PROBLEM STATEMENT >>
The answer must be an exact copy of the entries that follow, with all images removed.

────

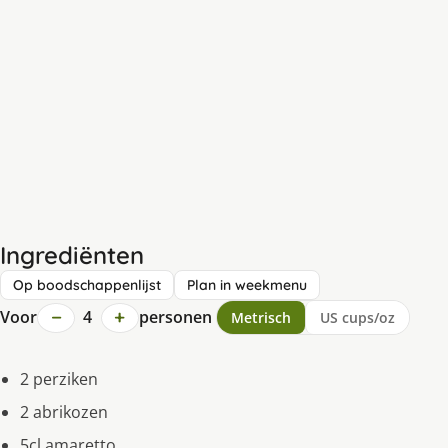
Ingrediënten
Op boodschappenlijst
Plan in weekmenu
−
+
Voor
4
personen
Metrisch
US cups/oz
2 perziken
2 abrikozen
5cl amaretto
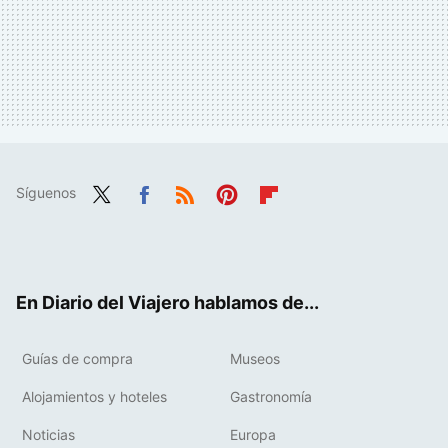
Síguenos
Twit
Fac
RSS
Pint
Flip
ter
ebo
eres
boa
ok
t
rd
En Diario del Viajero hablamos de...
Guías de compra
Museos
Alojamientos y hoteles
Gastronomía
Noticias
Europa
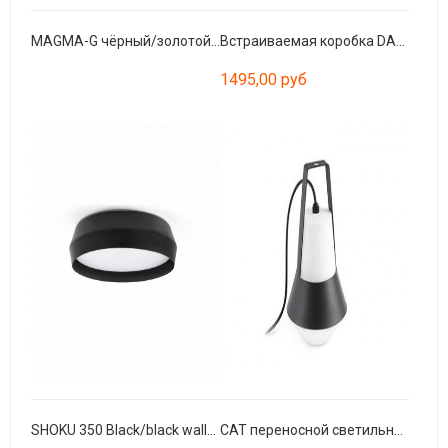
MAGMA-G чёрный/золотой 5xE27 40W
Встраиваемая коробка DART-1
1495,00 руб
SHOKU 350 Black/black wall/ceiling lamp
CAT переносной светильник чёрный E27 20W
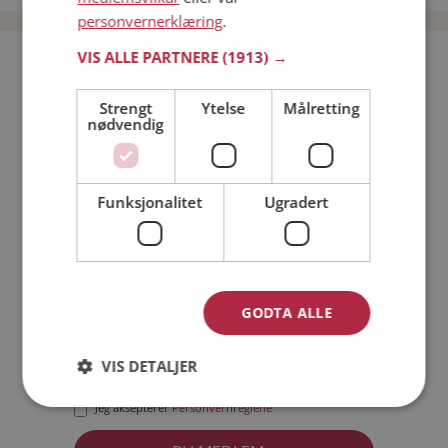
personvernerklæring
.
VIS ALLE PARTNERE
(1913) →
Bli medlem gratis!
Strengt
Ytelse
Målretting
nødvendig
Jeg er en:
Mann
Kvinne
Min alder:
Funksjonalitet
Ugradert
GODTA ALLE
VIS DETALJER
Jeg aksepterer
Medlemsvilkårene
Jeg aksepterer
Personvernreglene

────

SOLVED EXERCISE >>
Ingrediënten
Op boodschappenlijst
Plan in weekmenu
−
+
Voor
4
personen
Metrisch
US cups/oz
2 perziken
2 abrikozen
5cl amaretto
Síguenos
Twit
Fac
RSS
Pint
Flip
ter
ebo
eres
boa
ok
t
rd
En Diario del Viajero hablamos de...
Guías de compra
Museos
Alojamientos y hoteles
Gastronomía
Noticias
Europa
MAGMA-G чёрный/золотой 5xE27 40W
Встраиваемая коробка DART-1
1495,00 руб
SHOKU 350 Black/black wall/ceiling lamp
CAT переносной светильник чёрный E27 20W
personvernerklæring
.
VIS ALLE PARTNERE
(1913) →
Bli medlem gratis!
Strengt
Ytelse
Målretting
nødvendig
Jeg er en:
Mann
Kvinne
Min alder:
Funksjonalitet
Ugradert
GODTA ALLE
VIS DETALJER
Jeg aksepterer
Medlemsvilkårene
Jeg aksepterer
Personvernreglene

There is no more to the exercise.